El viaje que emprendió en 1890 a bordo del vapor Roi des Belges en el río Congo supuso una toma de conciencia brutal de los horrores del colonialismo en la finca personal del rey Leopoldo II de Bélgica, lugar de uno de los mayores e infames genocidios de la historia contemporánea. «Descendió sobre mí», escribe Conrad, «una gran melancolía cuando me di cuenta de que los ideales y ensueños de un muchacho habían sido desplazados por las actividades de Stanley y del Estado Libre del Congo; por la nada santa recolección de un periodistilla sensacionalista y por el desagradable conocimiento del más vil de los saqueos en la historia de la exploración geográfica y de la conciencia humana».
Conrad, que no solía tomar apuntes ni notas, llevó un diario de su navegación de más de 1.600 kilómetros a lo largo del río Congo, aunque las cartas que escribió durante el viaje son bastante elocuentes de su estado anímico: «Siento de verdad haber venido aquí», escribe desde Kinshasa a Madame Poradowska. «En serio que me arrepiento amargamente. Todo me es repelente aquí. Los hombres y las cosas, pero especialmente los hombres. Y yo también les soy repelente a ellos». La codicia, la esclavitud, la tortura no son más que palabras. Conrad vio cabezas de nativos empaladas en postes y empalizadas hechas con miembros humanos.
El malestar de ese descubrimiento atroz se materializó en una serie de dolencias físicas —neuralgias, reumatismos, dispepsia, ataques de asfixia— que ya no le abandonarían. Supo que tenía que escribir algo sobre su descenso a los infiernos del Congo, un trayecto físico que era también una inmersión moral en las tinieblas del corazón humano. Supo, además, que el simple recuento documental de las atrocidades cometidas por los enviados del rey Leopoldo no bastaba. Para contar toda la verdad, tenía que echar mano de la ficción. Para contarla de primera mano, tenía que recurrir a su alter ego, el capitán Marlow.
En las primeras páginas de El corazón de las tinieblas, el capitán Marlow, sentado en un velero anclado en la desembocadura del Támesis, piensa en los grandes marinos británicos, en Drake y en Franklin, y de pronto murmura que Londres también ha sido «uno de los lugares oscuros de la tierra». El relato que sigue entonces sobre su experiencia en África bascula siempre entre dos polos, la luz y la oscuridad, la civilización y la barbarie, suspendidos sobre un espacio físico, el Congo, que es mucho más que un espacio físico: un abismo moral, el río infernal a cuyo término se encuentra Kurtz, el agente comercial enloquecido que los nativos adoran como a un dios y que ha perdido cualquier atisbo de compasión humana.

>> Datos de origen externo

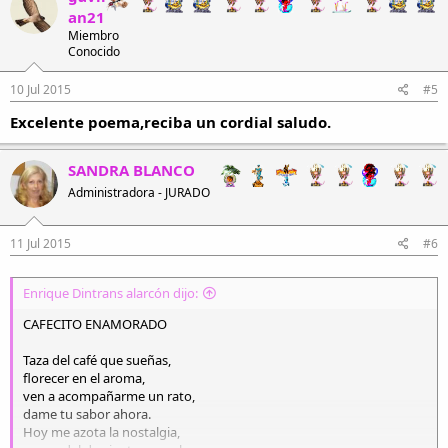
an21
Miembro
Conocido
10 Jul 2015
#5
Excelente poema,reciba un cordial saludo.
SANDRA BLANCO
Administradora - JURADO
11 Jul 2015
#6
Enrique Dintrans alarcón dijo:
CAFECITO ENAMORADO
Taza del café que sueñas,
florecer en el aroma,
ven a acompañarme un rato,
dame tu sabor ahora.
Hoy me azota la nostalgia,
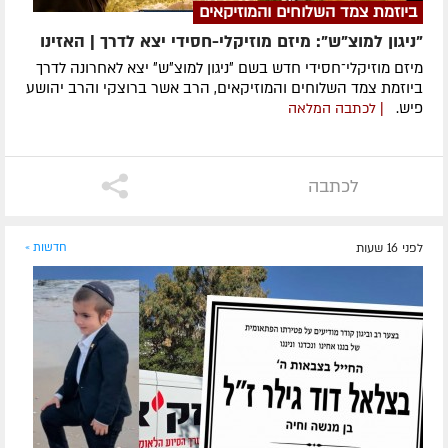
ביוזמת צמד השלוחים והמוזיקאים
"ניגון למוצ"ש": מיזם מוזיקלי-חסידי יצא לדרך | האזינו
מיזם מוזיקלי־חסידי חדש בשם ״ניגון למוצ״ש״ יצא לאחרונה לדרך
ביוזמת צמד השלוחים והמוזיקאים, הרב אשר ברוצקי והרב יהושע
פיש.
| לכתבה המלאה
לכתבה
לפני 16 שעות
חדשות »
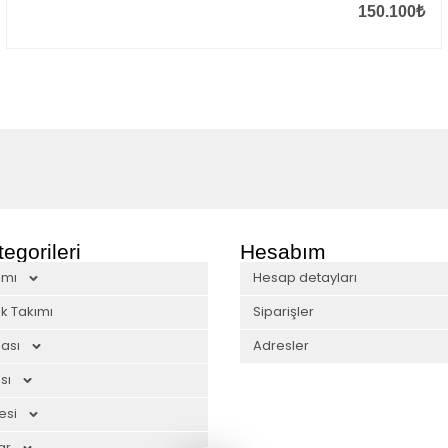
150.100
₺
egorileri
Hesabım
ımı
Hesap detayları
k Takımı
Siparişler
ası
Adresler
sı
esi
ar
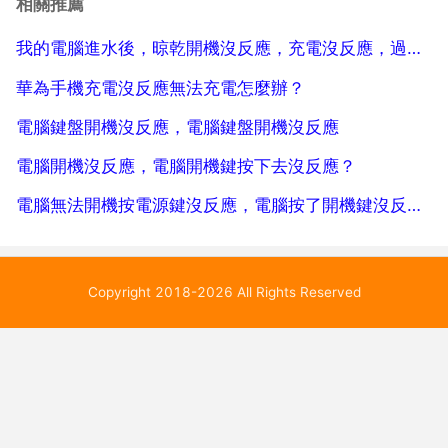
相關推薦
接頭，導致無法充電。解決方法拿小刀片輕輕刮金屬接
我的電腦進水後，晾乾開機沒反應，充電沒反應，過保質期了，維修貴不
頭，隨後...
華為手機充電沒反應無法充電怎麼辦？
電腦鍵盤開機沒反應，電腦鍵盤開機沒反應
電腦開機沒反應，電腦開機鍵按下去沒反應？
電腦無法開機按電源鍵沒反應，電腦按了開機鍵沒反應 開不了機 ,是什麼原因 詳細解說
Copyright 2018-2026 All Rights Reserved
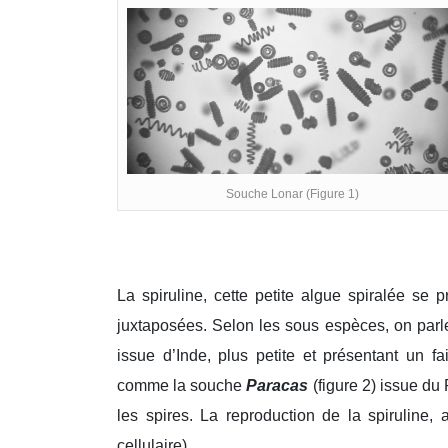
Souche Lonar (Figure 1)
La spiruline, cette petite algue spiralée se 
juxtaposées. Selon les sous espèces, on par
issue d’Inde, plus petite et présentant un f
comme la souche
Paracas
(figure 2) issue du
les spires. La reproduction de la spiruline, 
cellulaire).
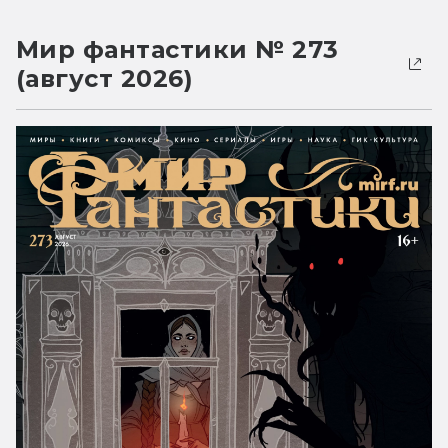
Мир фантастики № 273
(август 2026)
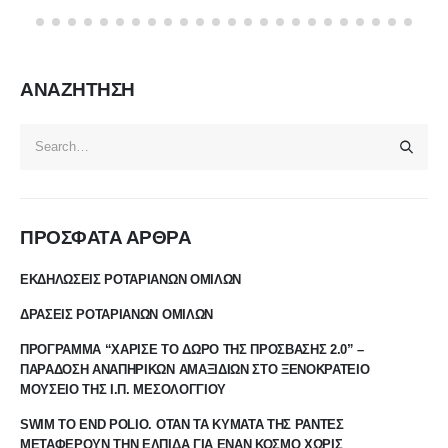
ΑΝΑΖΗΤΗΣΗ
ΠΡΟΣΦΑΤΑ ΑΡΘΡΑ
ΕΚΔΗΛΩΣΕΙΣ ΡΟΤΑΡΙΑΝΩΝ ΟΜΙΛΩΝ
ΔΡΑΣΕΙΣ ΡΟΤΑΡΙΑΝΩΝ ΟΜΙΛΩΝ
ΠΡΟΓΡΑΜΜΑ “ΧΑΡΙΣΕ ΤΟ ΔΩΡΟ ΤΗΣ ΠΡΟΣΒΑΣΗΣ 2.0” –
ΠΑΡΑΔΟΣΗ ΑΝΑΠΗΡΙΚΩΝ ΑΜΑΞΙΔΙΩΝ ΣΤΟ ΞΕΝΟΚΡΑΤΕΙΟ
ΜΟΥΣΕΙΟ ΤΗΣ Ι.Π. ΜΕΣΟΛΟΓΓΙΟΥ
SWIM TO END POLIO. ΟΤΑΝ ΤΑ ΚΥΜΑΤΑ ΤΗΣ ΡΑΝΤΕΣ
ΜΕΤΑΦΕΡΟΥΝ ΤΗΝ ΕΛΠΙΔΑ ΓΙΑ ΕΝΑΝ ΚΟΣΜΟ ΧΩΡΙΣ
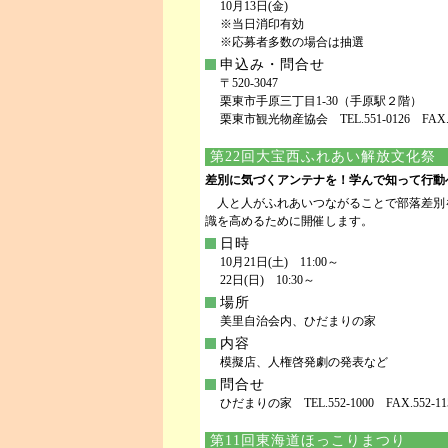
10月13日(金)
※当日消印有効
※応募者多数の場合は抽選
申込み・問合せ
〒520-3047
栗東市手原三丁目1-30（手原駅２階）
栗東市観光物産協会 TEL.551-0126 FAX.55
第22回大宝西ふれあい解放文化祭
差別に気づくアンテナを！学んで知って行動
人と人がふれあいつながることで部落差別
識を高めるために開催します。
日時
10月21日(土) 11:00～
22日(日) 10:30～
場所
美里自治会内、ひだまりの家
内容
模擬店、人権啓発劇の発表など
問合せ
ひだまりの家 TEL.552-1000 FAX.552-11
第11回東海道ほっこりまつり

En mi primer viaje a Auschwitz, en medio de esos barracones desnudos que testimonian el holocausto nazi, recordé estremecido la pericia de Conrad al bautizar al abominable demonio de su novela. Kurtz tiene nombre alemán: el genocidio del Congo se había trasladado al corazón mismo de la civilización occidental, en la Polonia natal de Conrad, del mismo modo que hoy día el Congo sigue siendo un infierno inimaginable de codicia sumergido en una guerra olvidada. Cuánto estamos necesitando otro Conrad que nos despierte de nuestro sueño ilustrado, otro capitán Marlow que nos alumbre esos infiernos que no queremos ver, en el Congo, en Gaza, en cualquier parte, aunque sólo sea para descubrir que lo que nos late en el pecho es un corazón de tinieblas.